Make an exact copy of all the records.
(Beginning of Data for the task)
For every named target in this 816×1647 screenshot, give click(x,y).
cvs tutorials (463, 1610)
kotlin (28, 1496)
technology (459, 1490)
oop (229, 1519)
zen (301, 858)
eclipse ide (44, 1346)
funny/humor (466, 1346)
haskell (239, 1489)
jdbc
(End of Data for the task)
**Problem solution**
For every named target in this 816×1647 screenshot, give click(x,y).
cvs tutorials (463, 1610)
kotlin (28, 1496)
technology (459, 1490)
oop (229, 1519)
zen (301, 858)
eclipse ide (44, 1346)
funny/humor (466, 1346)
haskell (239, 1489)
jdbc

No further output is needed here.